Omori's win was no less dramatic. It may not be new news, but let me recap his fishing experience at the Classic. Out of the gate on day 1, he paced the 53-angler field with a five-bass limit of 16-02. As fishing fate would have it, he and another contender, Dean Rojas, happened on the same fishing area on Lake Wylie, and on day 2 Omori watched Rojas boat a five-bass total of 10-12 to take the Classic lead. Omori slipped to 2nd with 25-10. A difference of only 10 ounces divided the leaders.
Omori's day 3 victory was slow to materialize. With less than an hour to fish, he had only two bass in the livewell and was bemoaning the fact that two 5-pounders had broken off the day before. His dream was fading.
But a lure change from a jig to a Balsa-B crankbait changed everything. A 3-pounder was hooked and boated. And then, with less than 10 minutes to fish, he quickly landed two larger bass. He made the check-in boat with only minutes to spare.
At the final weigh-in, Takahiro Omori thrilled the packed house and an ESPN TV audience worldwide with a 13 1/2-pound catch and a winning 3-day total of 39-02.
I had a lump in my throat as I watched Omori hoist the big Classic trophy over his head, backlit by dramatic fireworks. His acceptance of the crown was one of genuine humility, pride and gratitude. And like a lot of tough anglers in that most sought-after spot, he cried.
Now based in Emory, Texas near the likes of great bass fisheries Sam Rayburn and Toledo Bend, Omori has adapted to his adopted land and established himself as a true fishing pro.

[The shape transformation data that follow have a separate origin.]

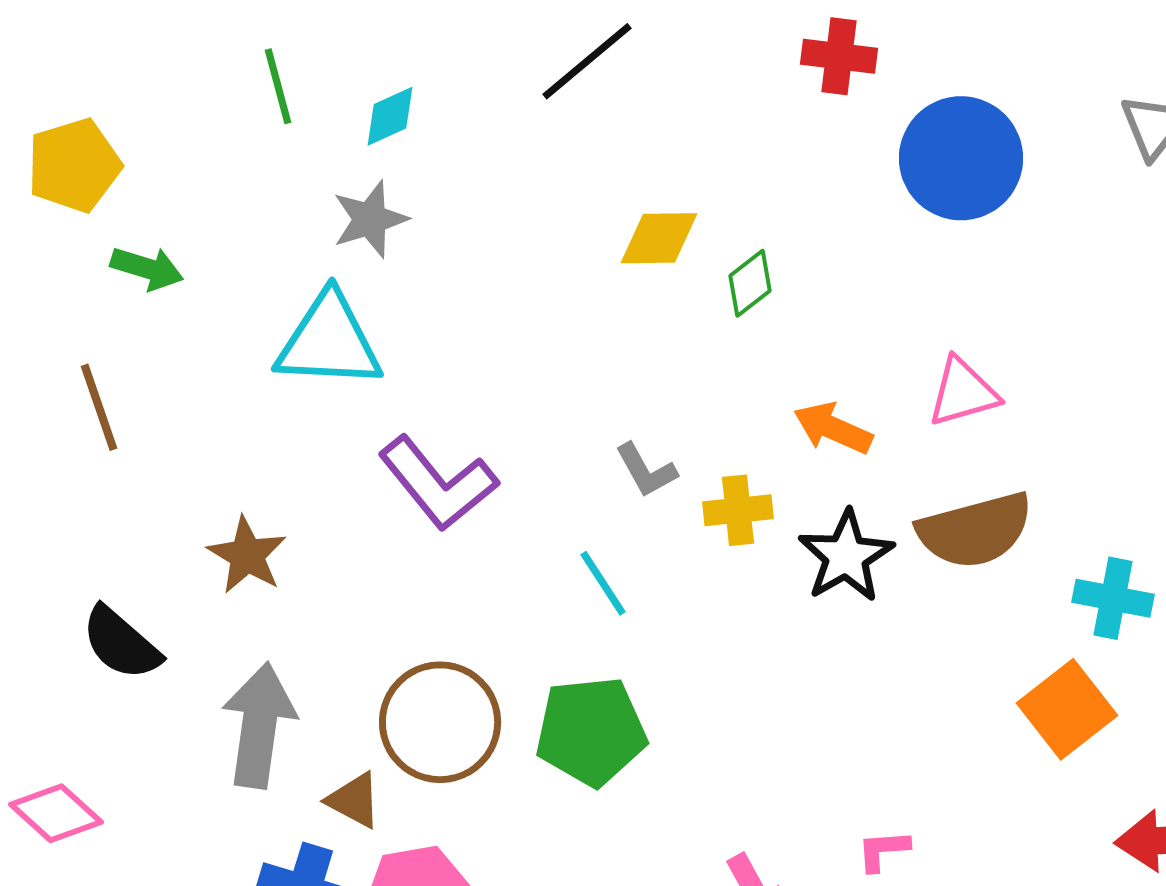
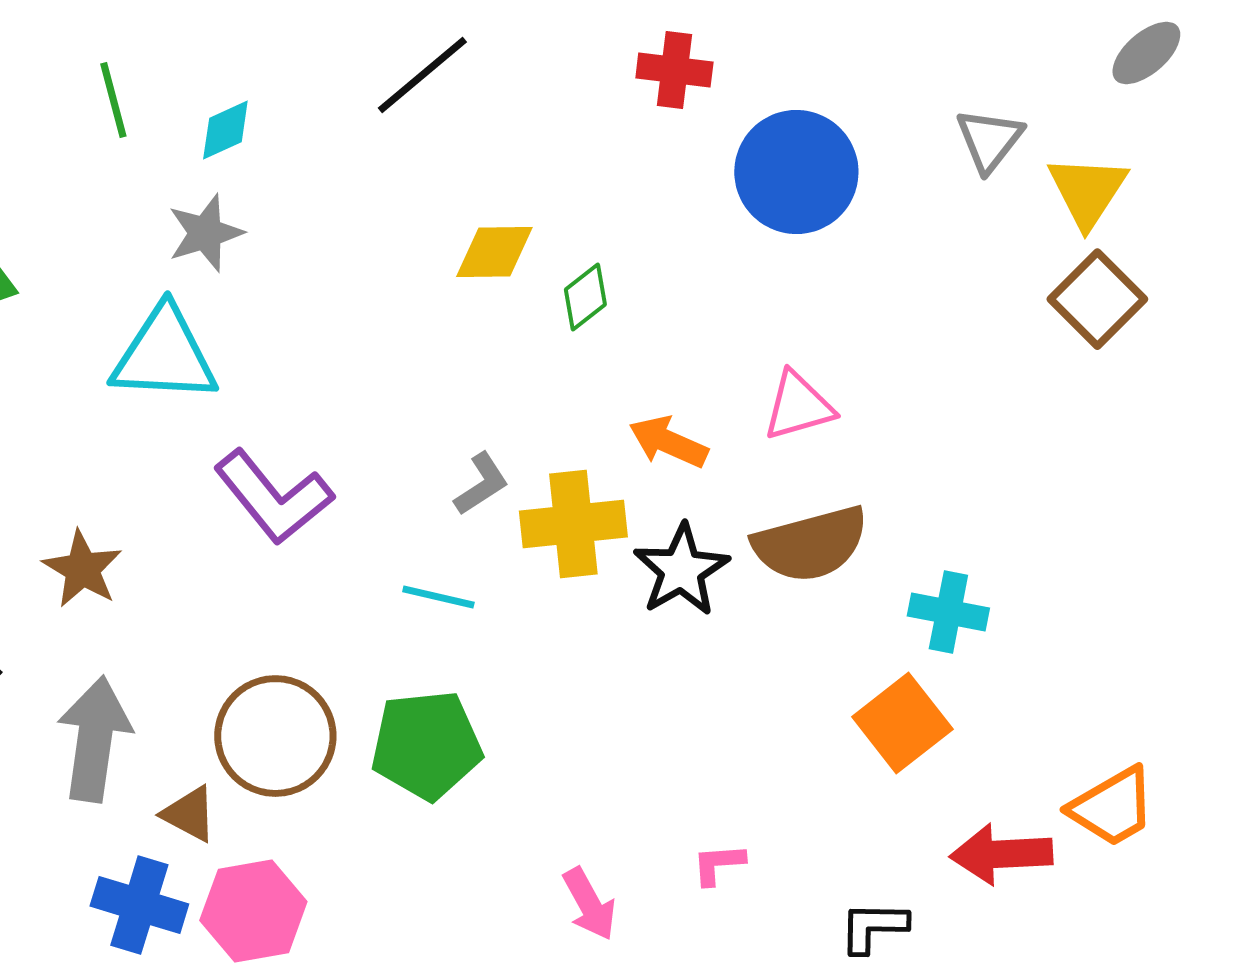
gray L-shape: (646, 470) -> (481, 484), turned -94
yellow cross: (738, 510) -> (573, 524), size x1.5
cyan line: (603, 583) -> (438, 597), turned -44

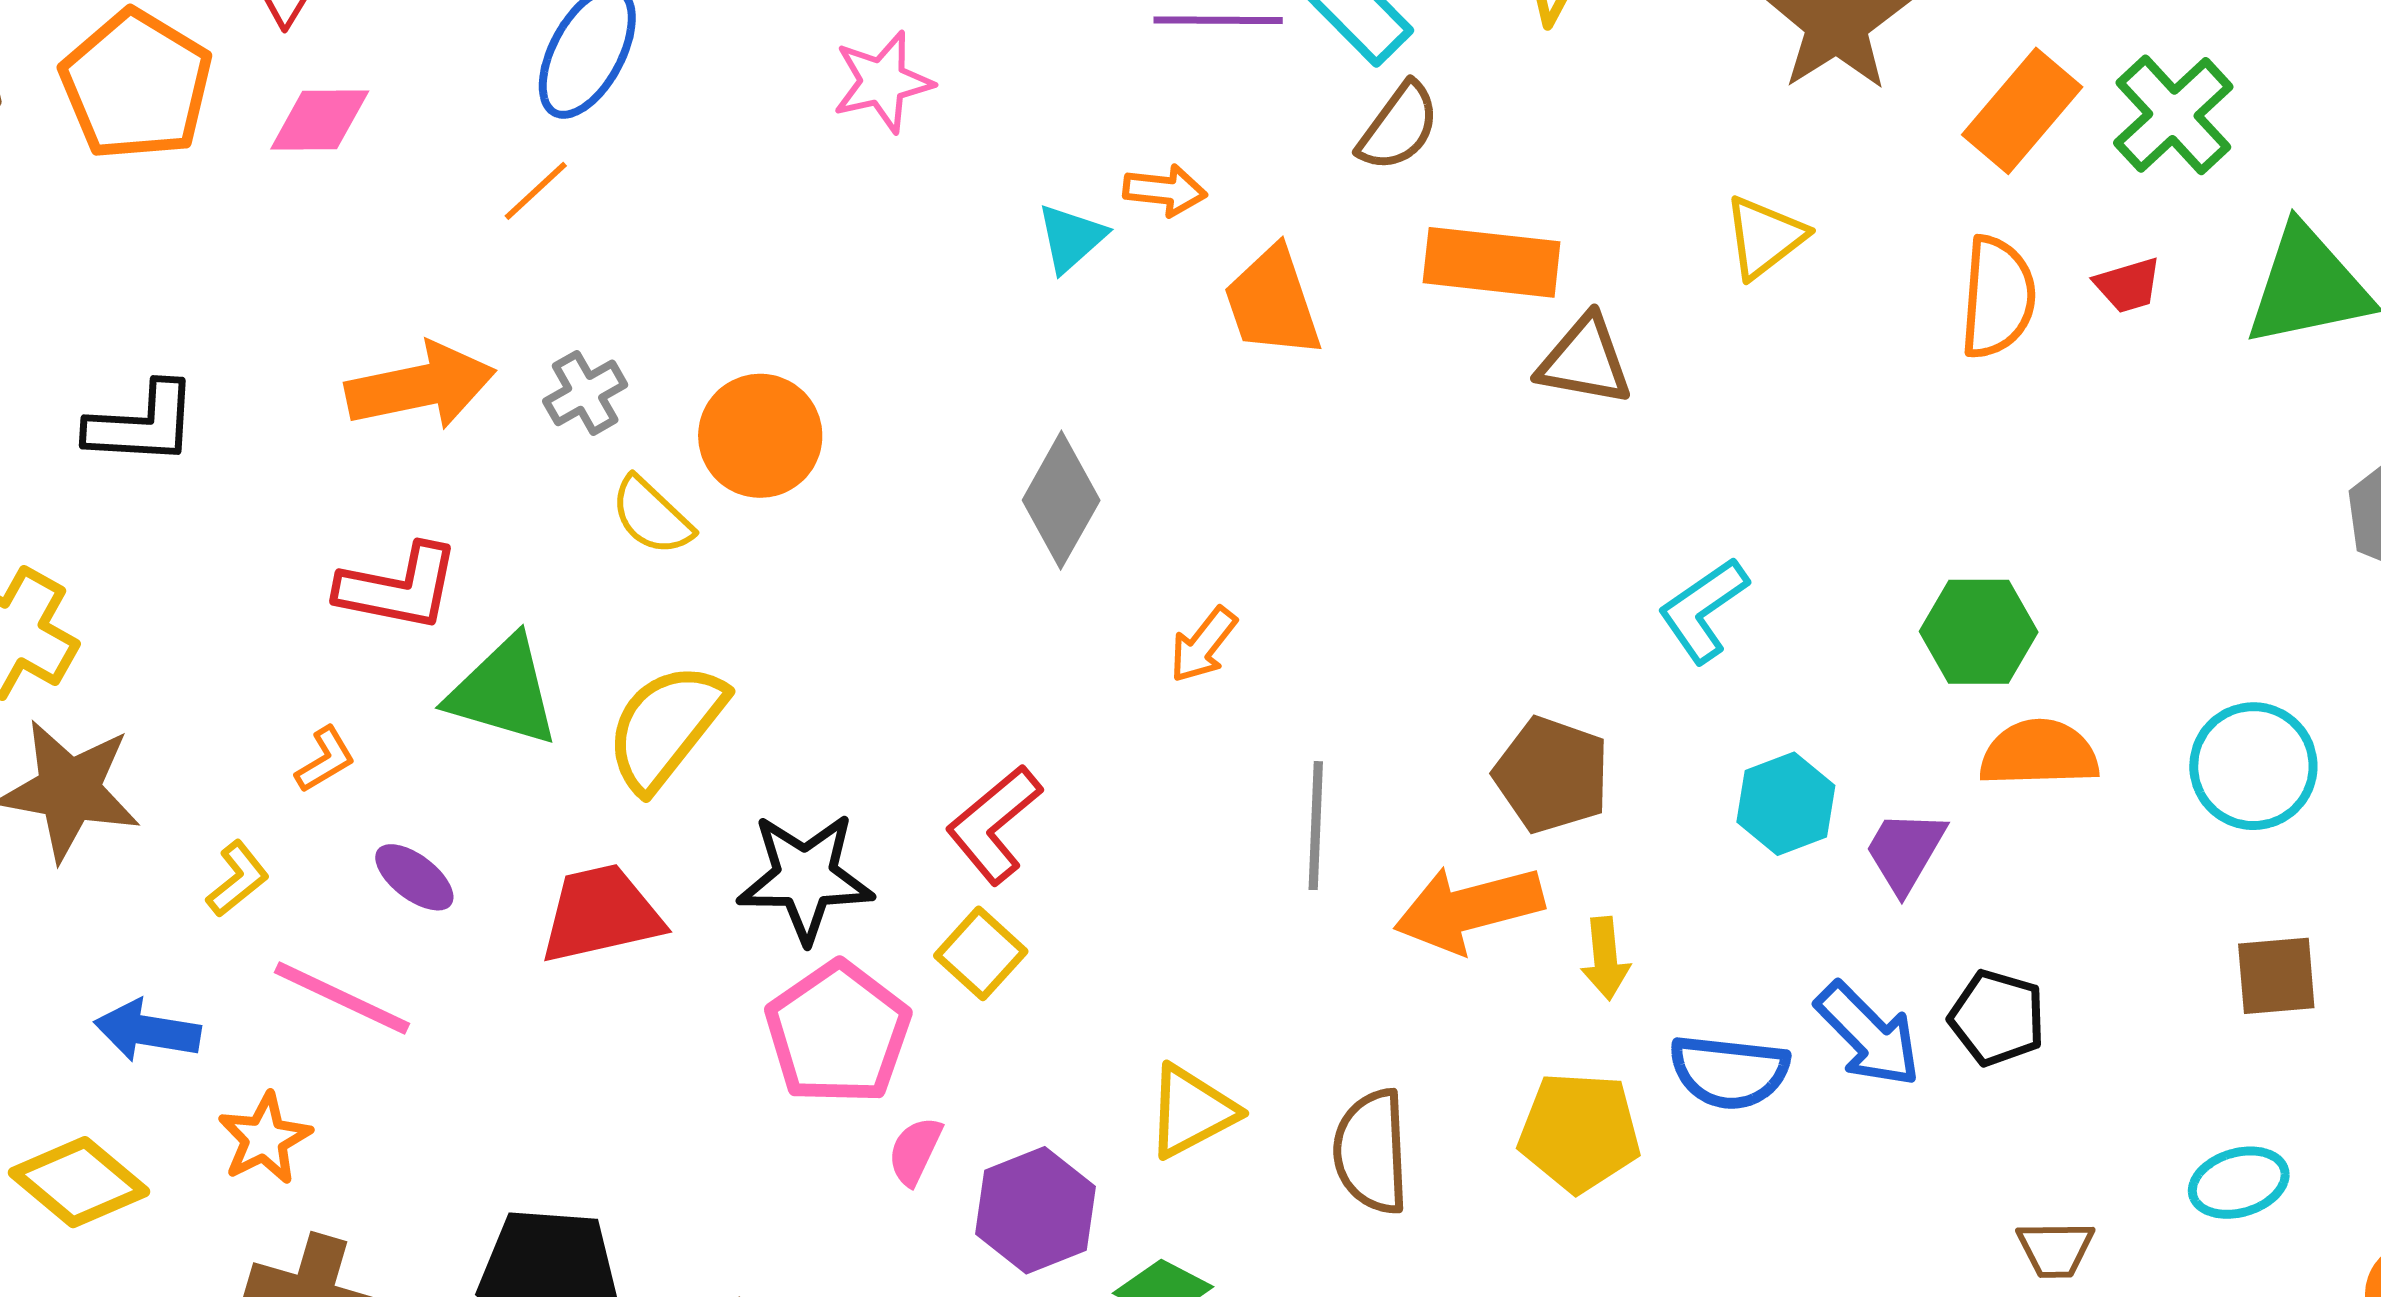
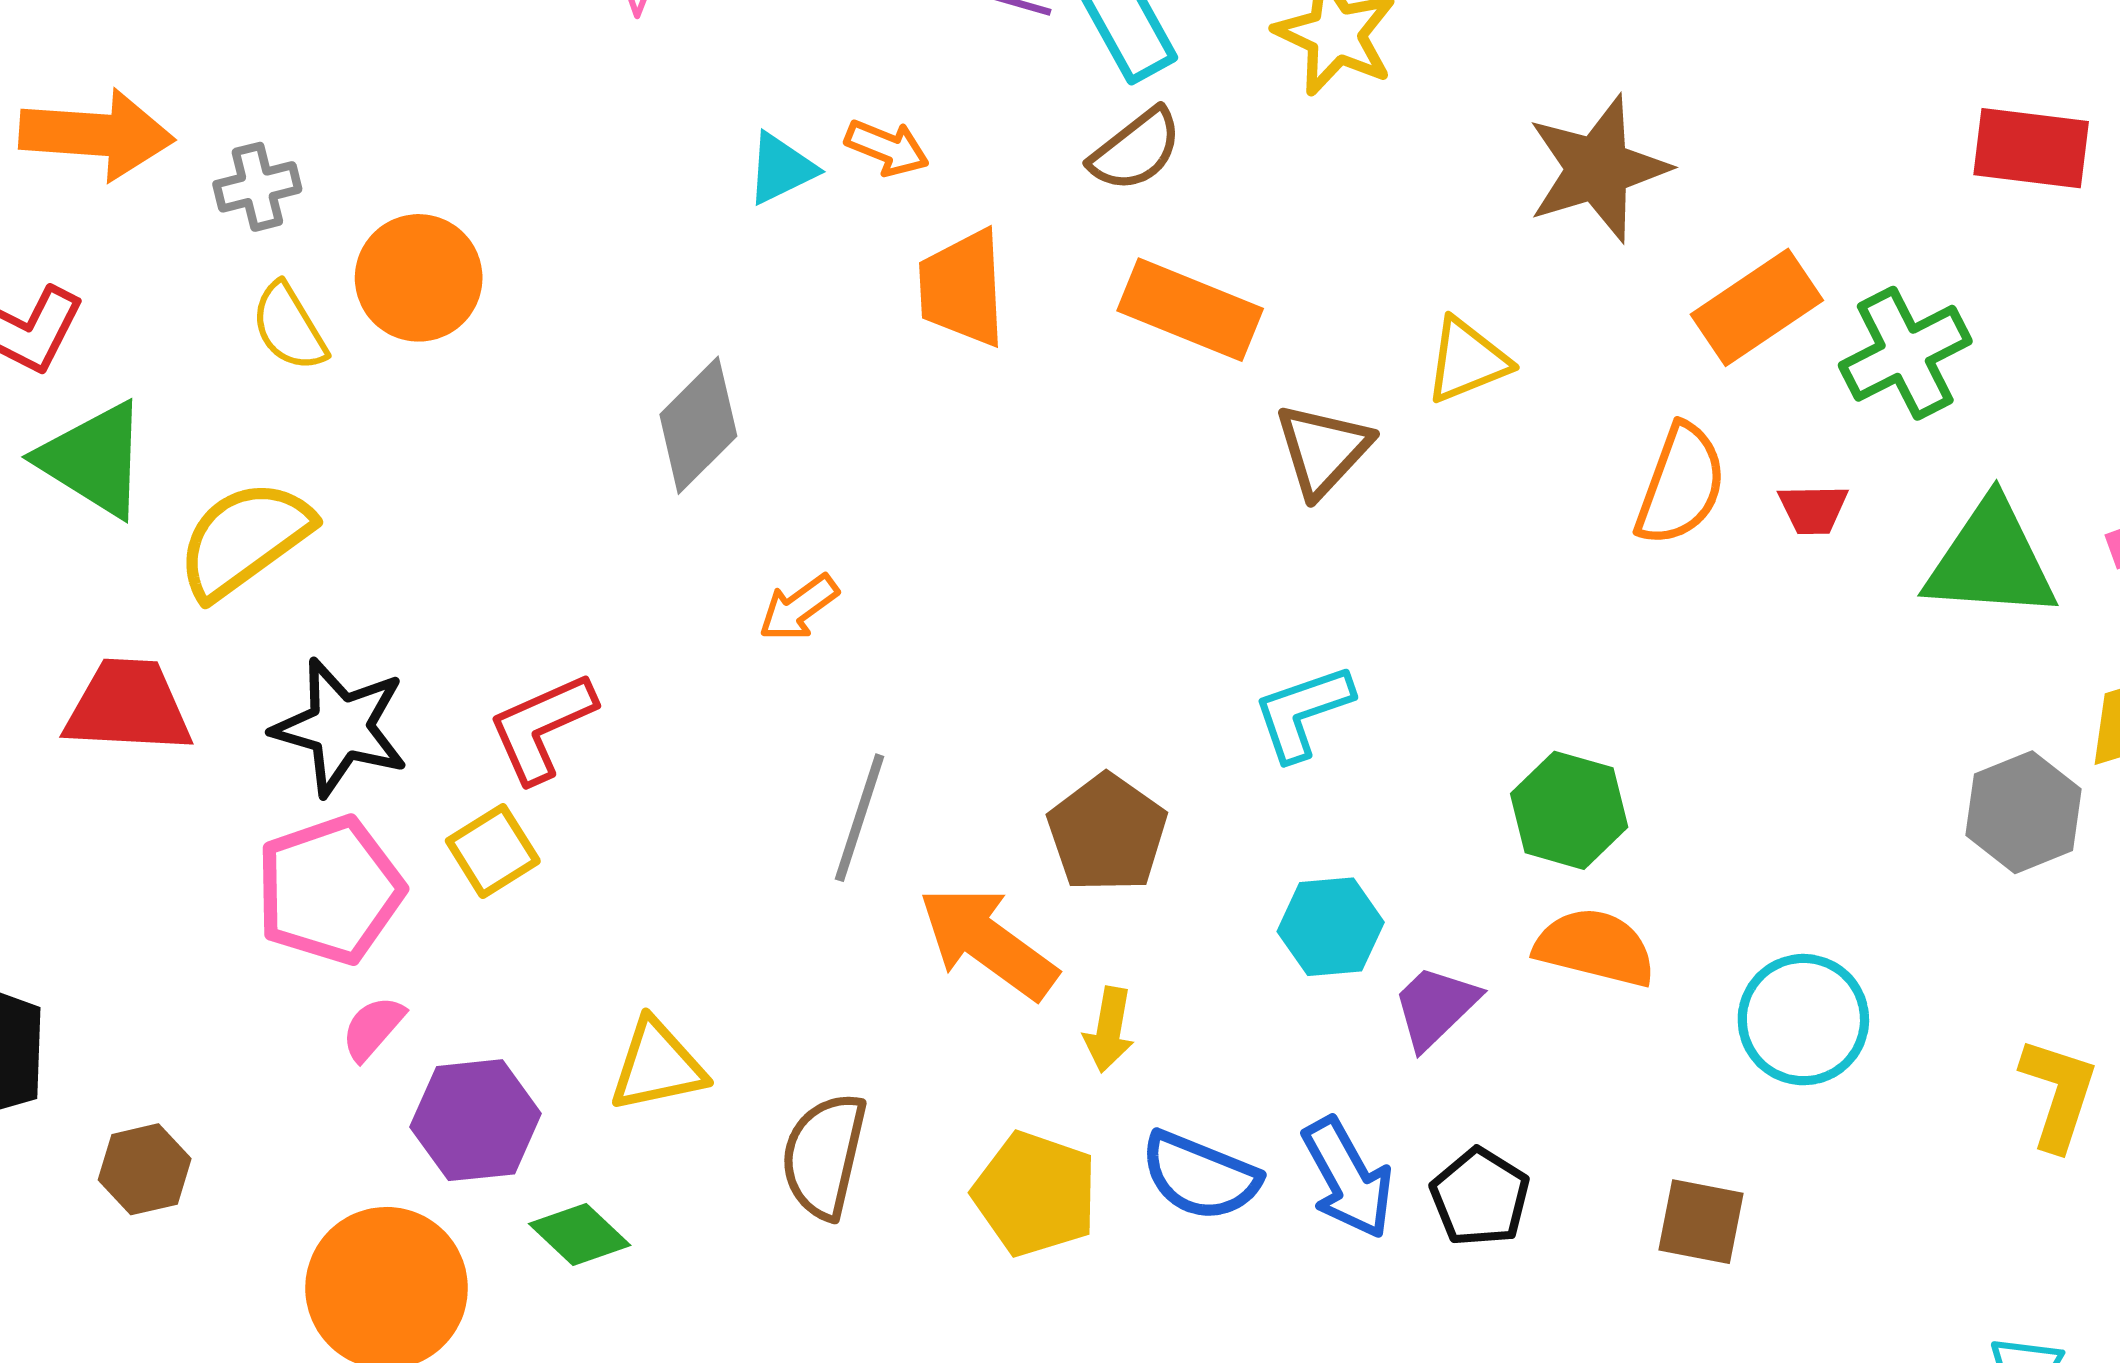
brown triangle: (1585, 361) -> (1323, 450), moved, turned 47
orange arrow: (1469, 909) -> (988, 942), turned 35
brown square: (2276, 976) -> (1701, 1222), moved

He may have shown up in this country with only $2,000 in his jeans, but as Classic winner he pockets a $200,000 payoff and more to come in endorsements. In anyone's language that adds up to a lot of Japanese yen, and a great success story that could happen only in America.
Speaking of international bass, as I finished this column I had a phone call from Gerry Leach, my good friend in South Africa, formerly a resident of Zimbabwe. He told me an angler in Zimbabwe had just caught a new record bass weighing 18-04, which beat the previous record of 17-00. It was great news: the female bass was a descendant of an original Florida-strain bass I helped ship to Zimbabwe in 1982. I'll have the rest of the story in a later column.